Michigan coach Jim Harbaugh is open to the possibility of renewing the Notre Dame-Michigan football series. Fighting Irish coach Brian Kelly is open to it, too.
But the negotiations won't play out in public, if Harbaugh has anything to do with it.
"I'd probably have a conversation with coach Kelly about that before (I had one with) anyone else, that'd be the best course of action," Harbaugh said, according to MLive. "But I would be open to it, yes."
Kelly told The Rich Eisen Show last week that the possibility of the series renewing is "trending up," but added that he isn't part of the discussions that must be held to make it happen. The 42-game series (Michigan leads 24-17-1) is being interrupted this season. It was played every year from 2001 to 2014, but in 2012, Notre Dame athletic director Jack Swarbrick gave Michigan a contractually required three-year notice that the Fighting Irish were dropping Michigan from their schedule.

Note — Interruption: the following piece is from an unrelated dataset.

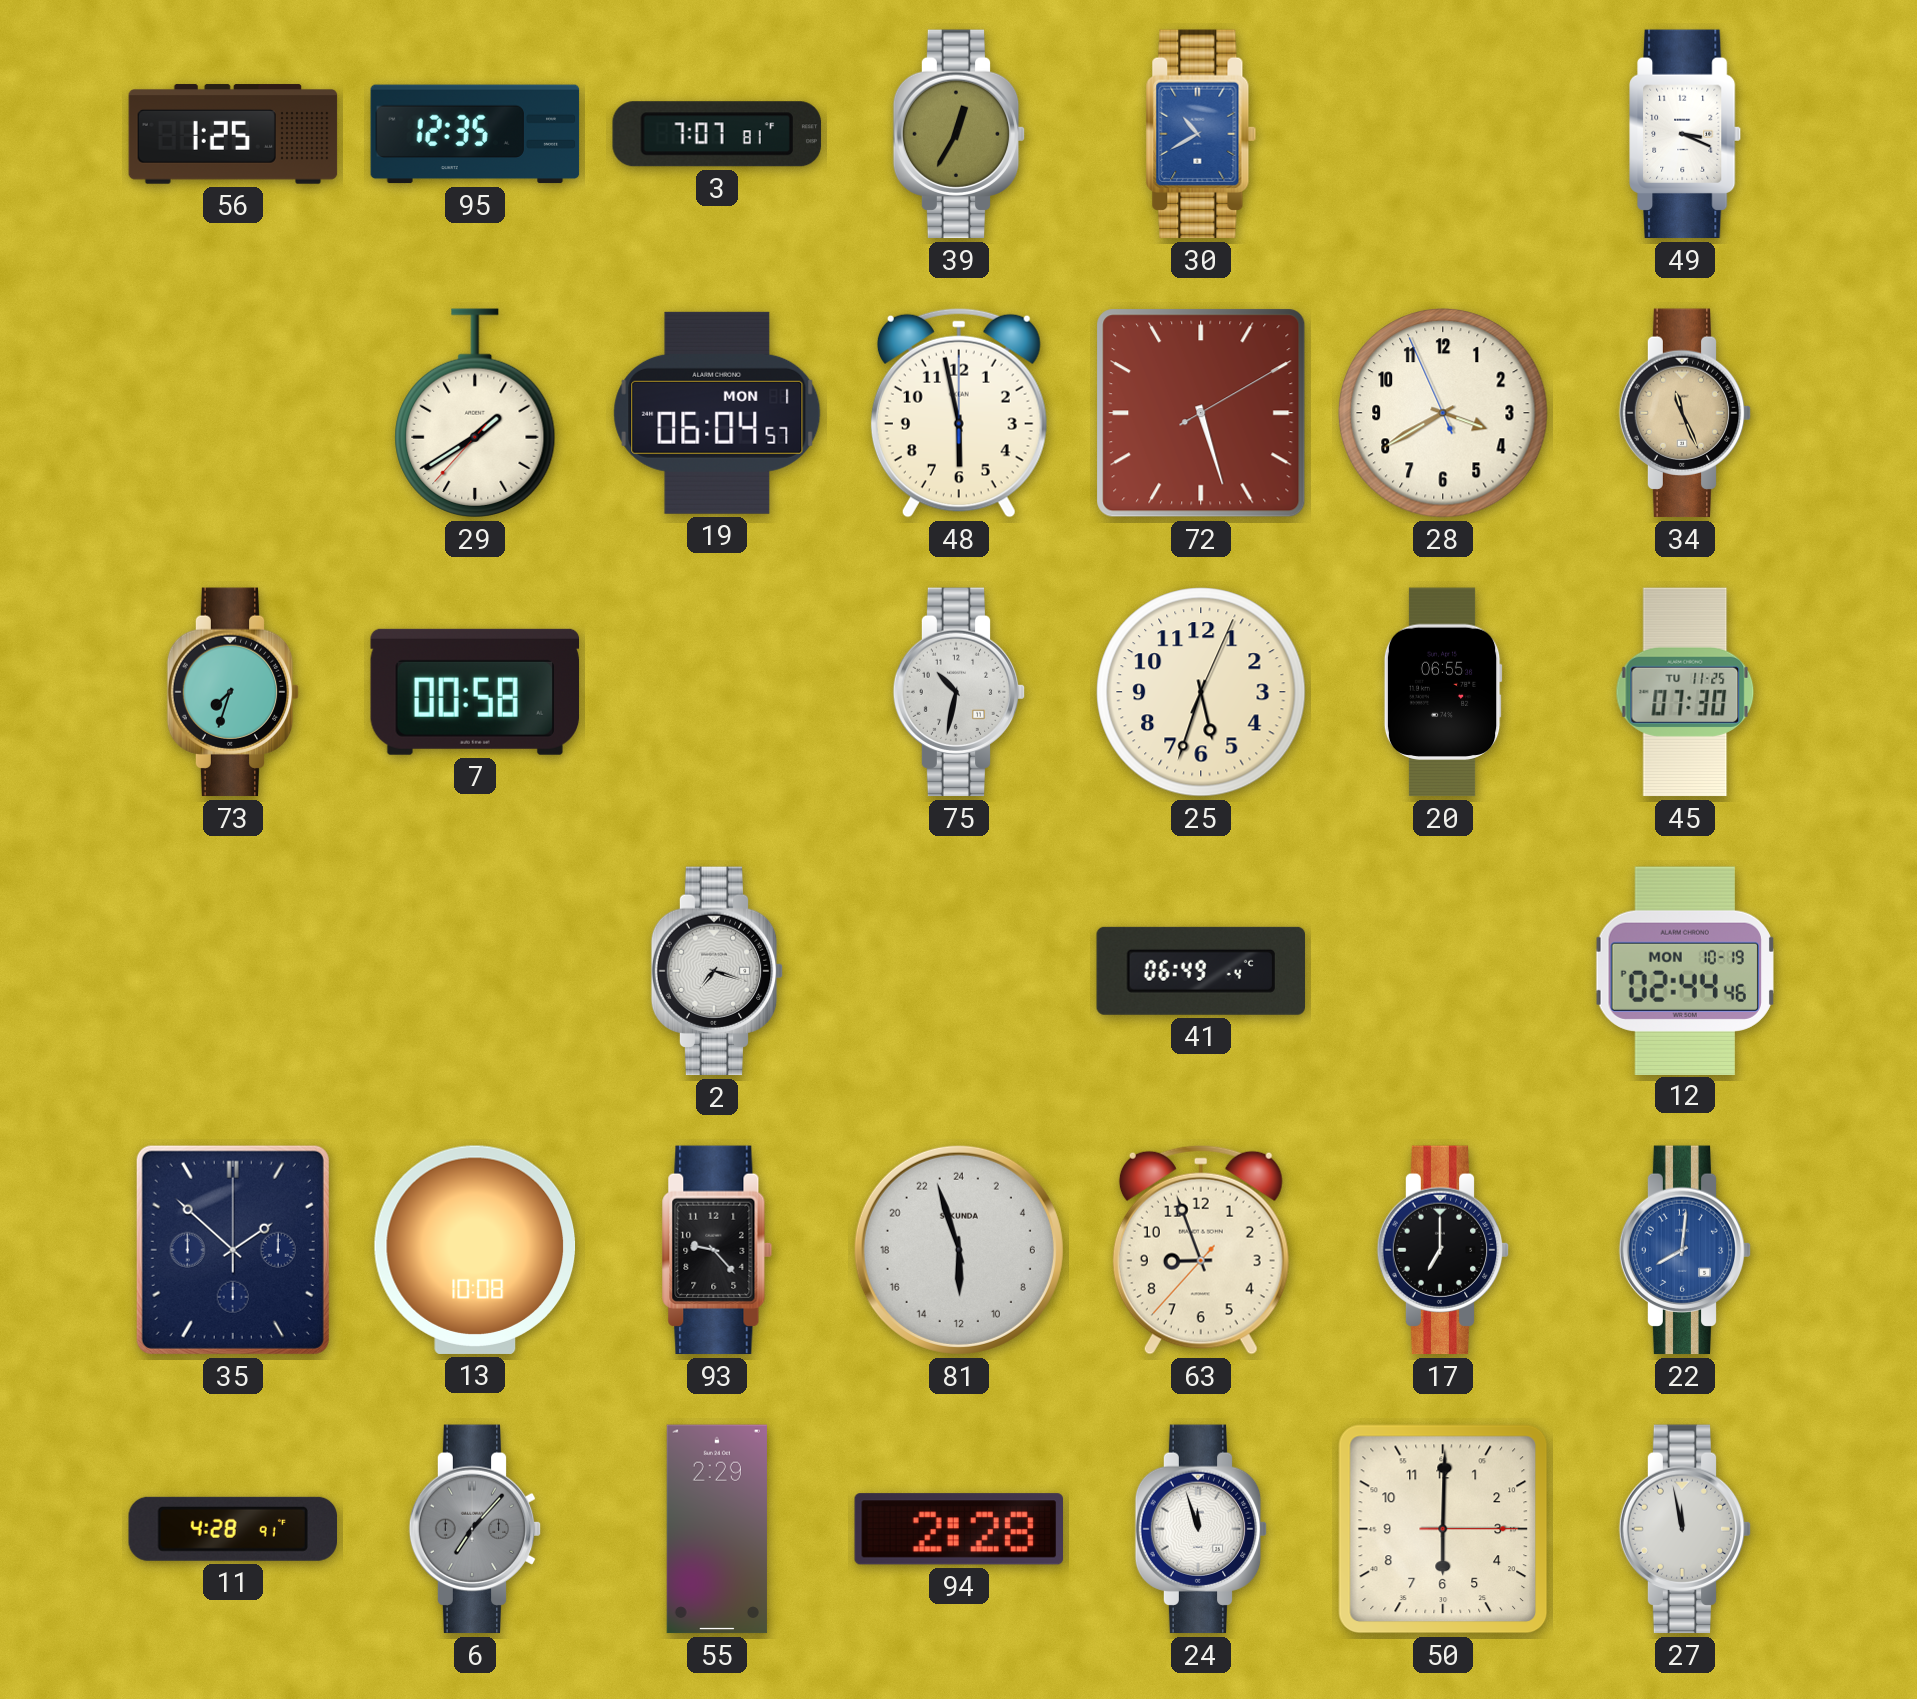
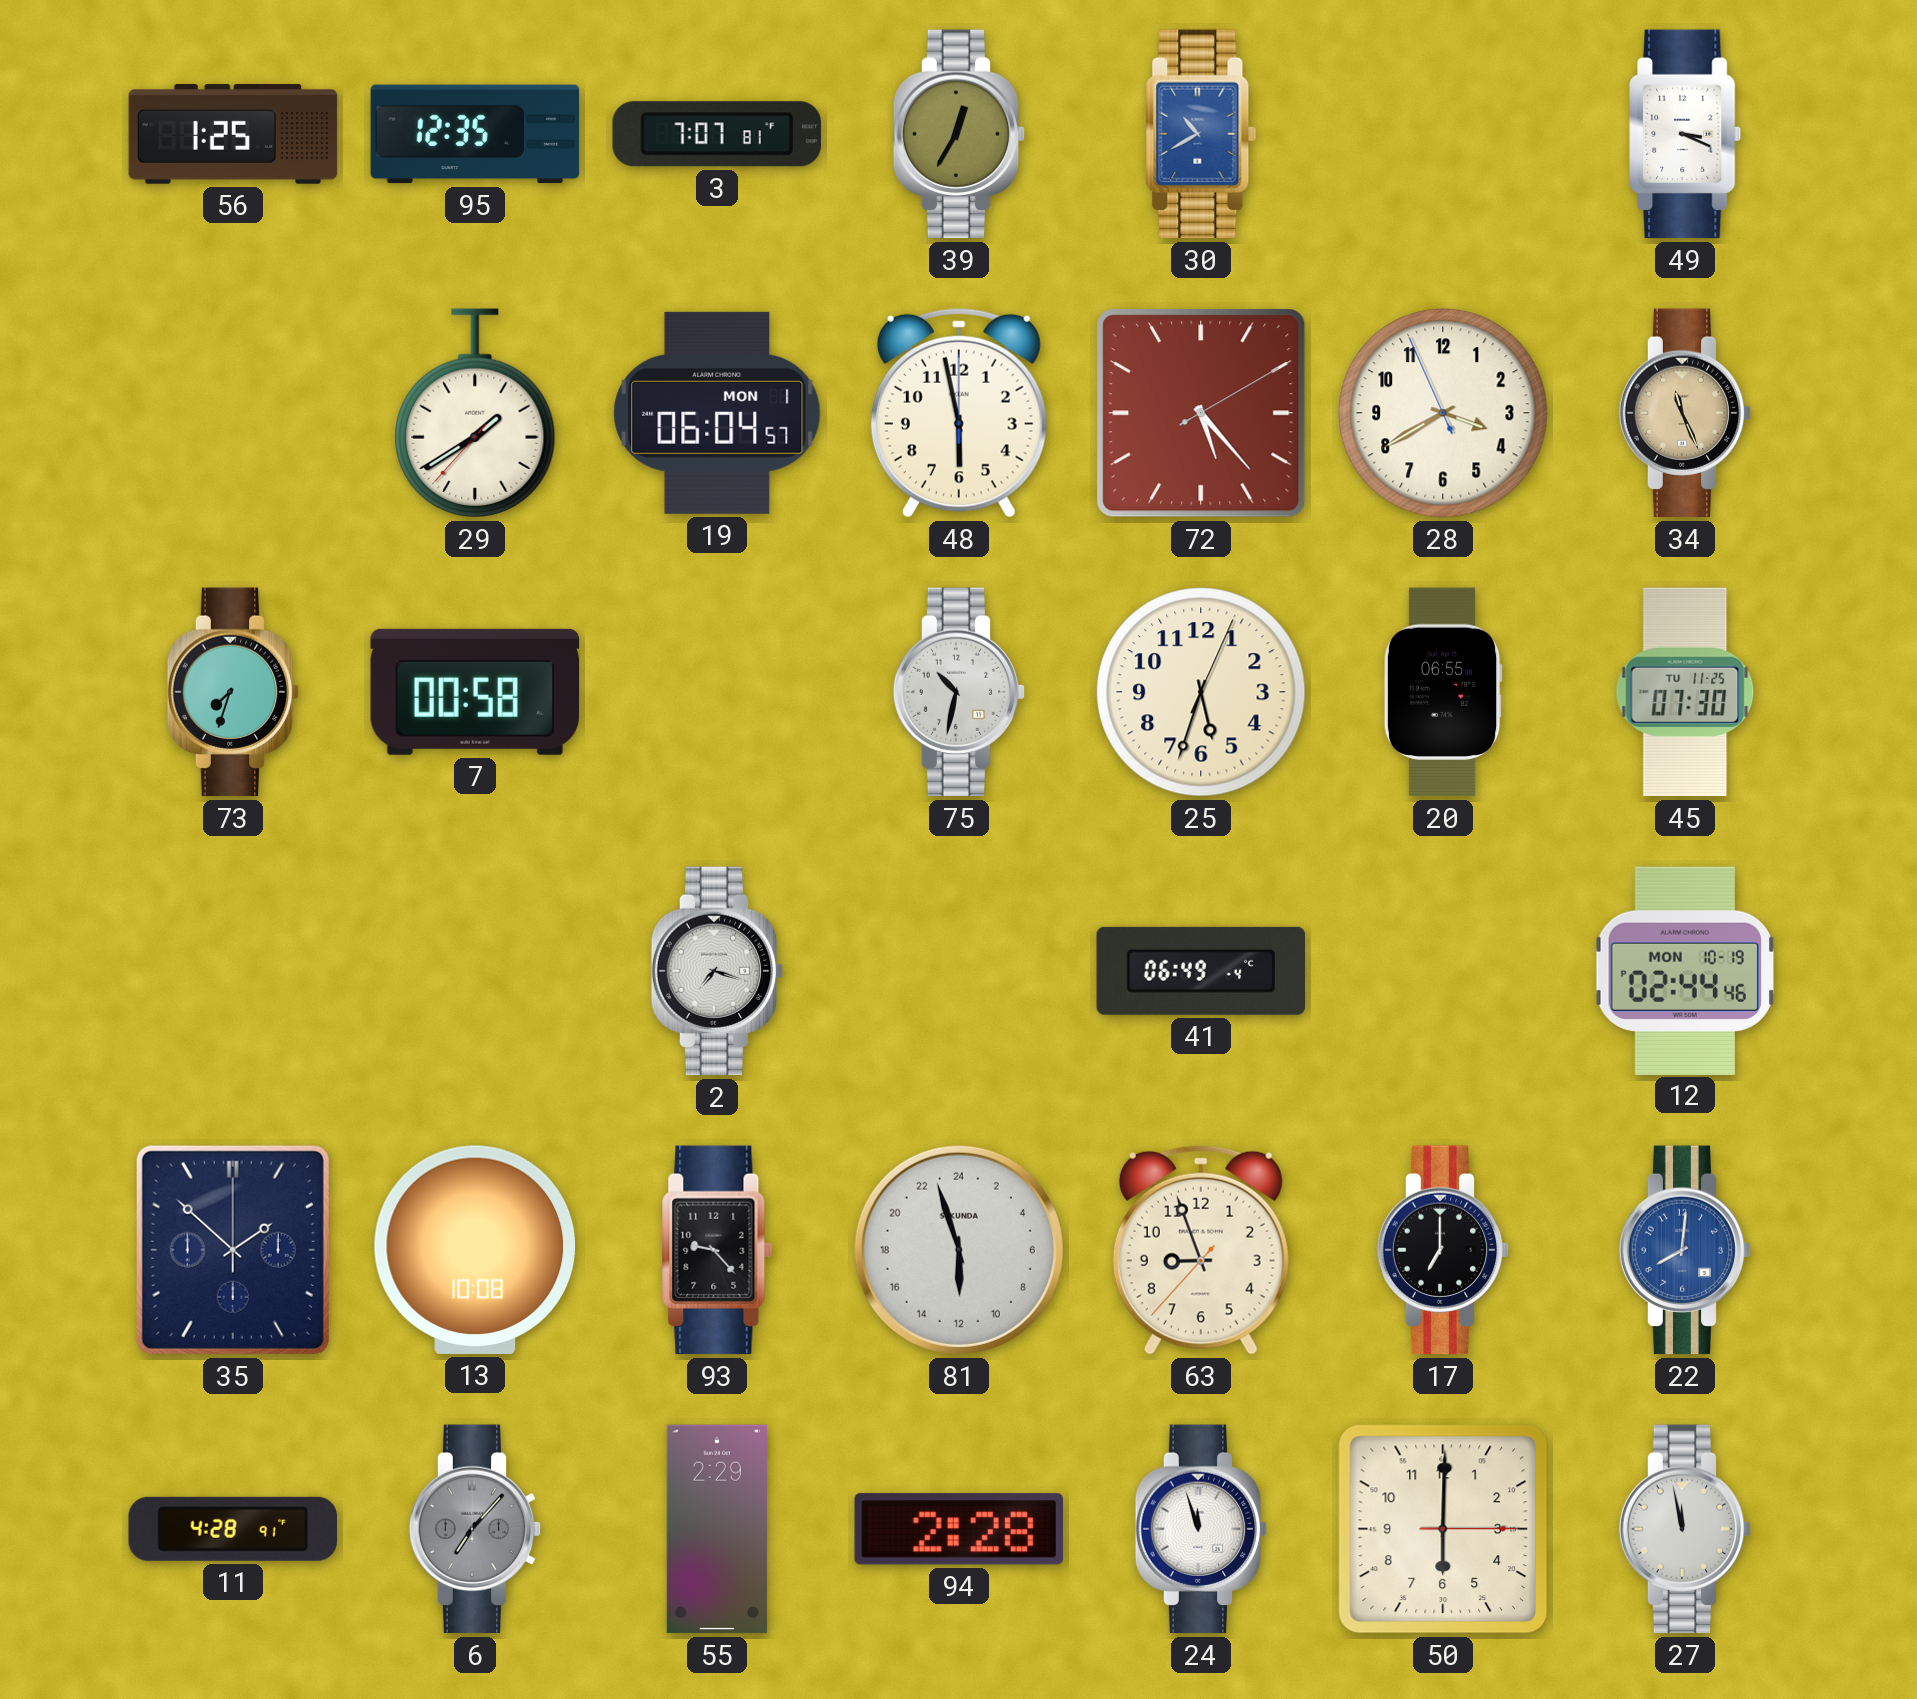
72: 5:27 -> 5:23
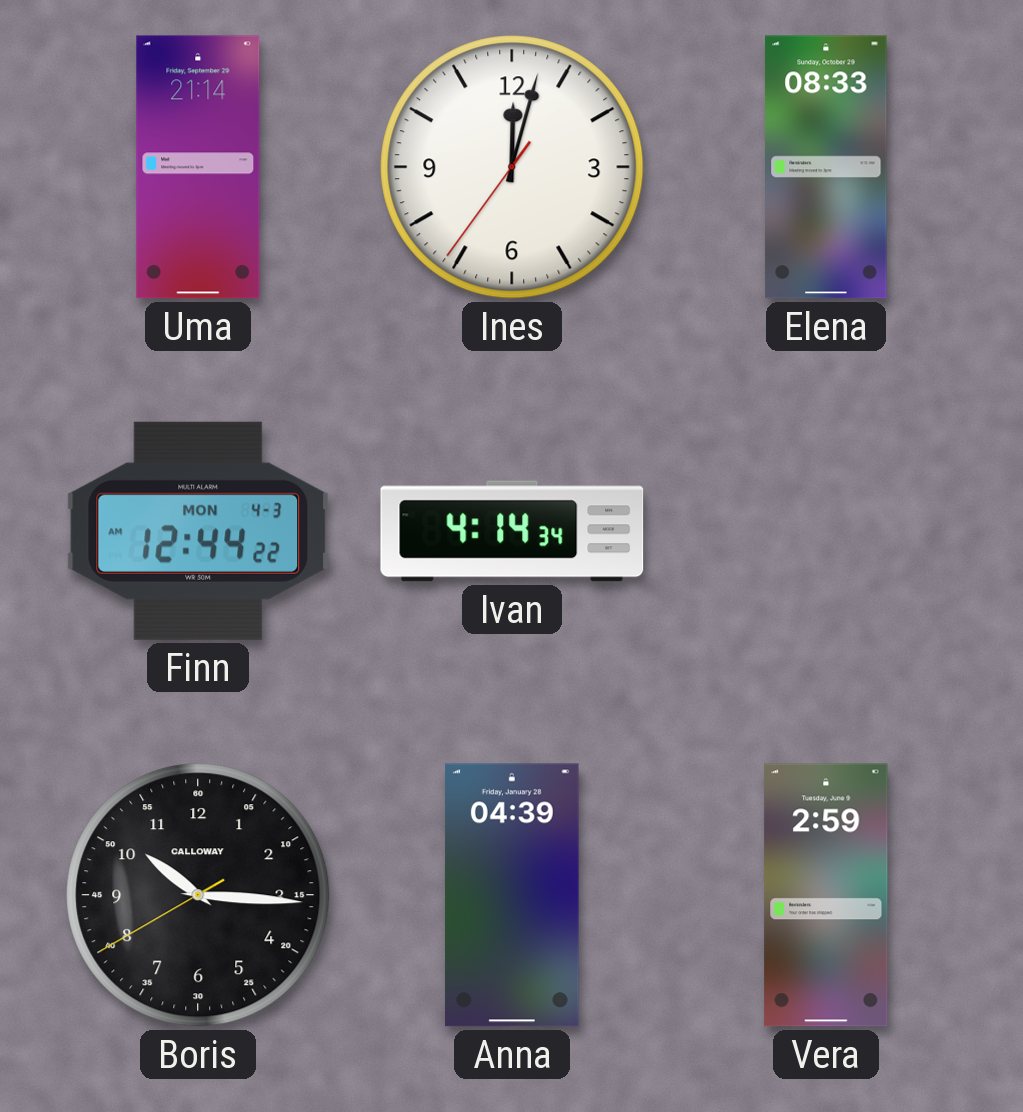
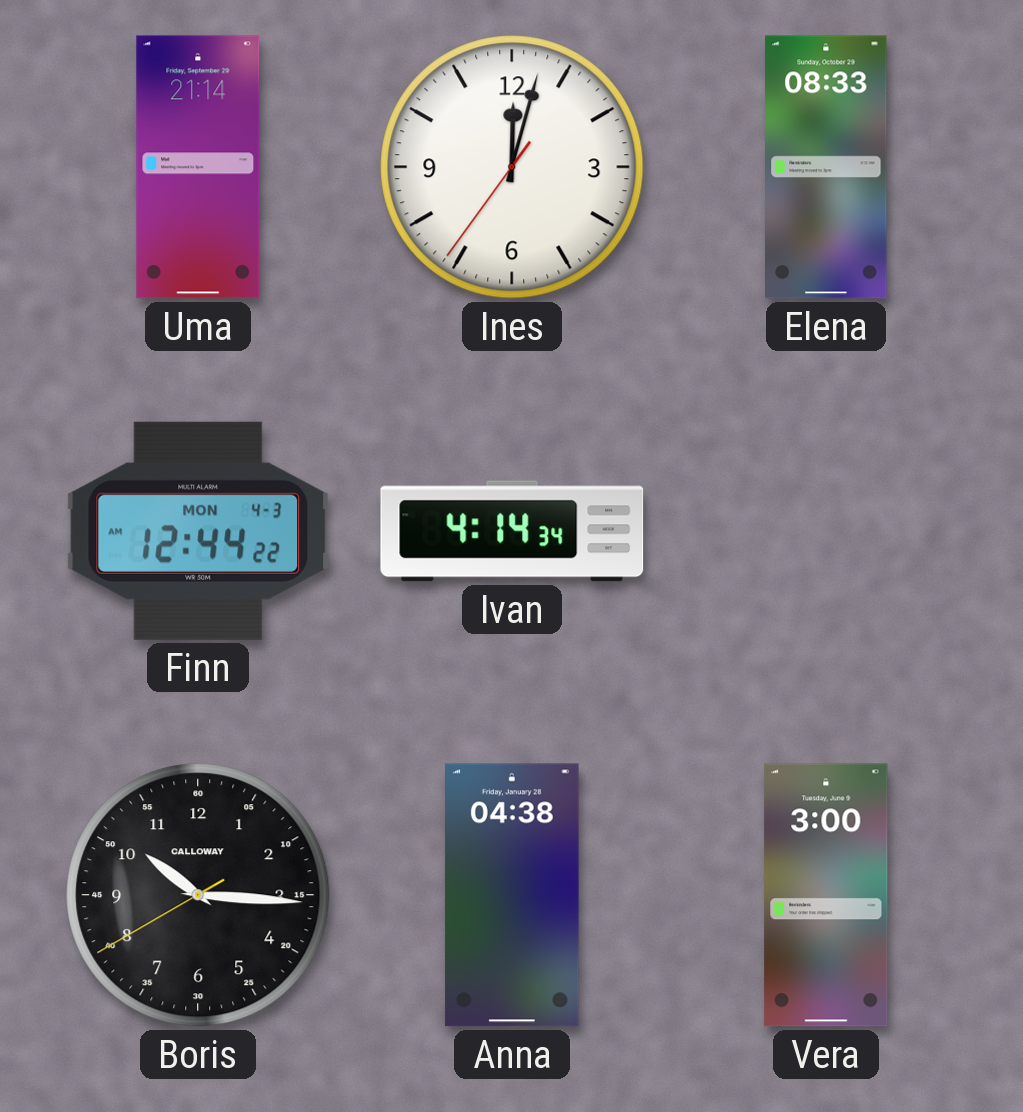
Anna: 04:39 -> 04:38
Vera: 2:59 -> 3:00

The move was spurred by Notre Dame's agreement to take on five ACC opponents per season, and its insistence on maintaining meetings with other non-conference rivalries, such as USC.
A home-and-home contract between two major college programs can be years, not months, in materializing, so this season isn't going to be the only year the series will have to wait. Michigan already has its three non-conference opponents set for 2016: Hawaii, Central Florida and Buffalo.
They won't play anytime soon, unless it's in a bowl game.
But whenever it happens, a college football schedule that needs as many marquee non-conference matchups as it can get will be better for it.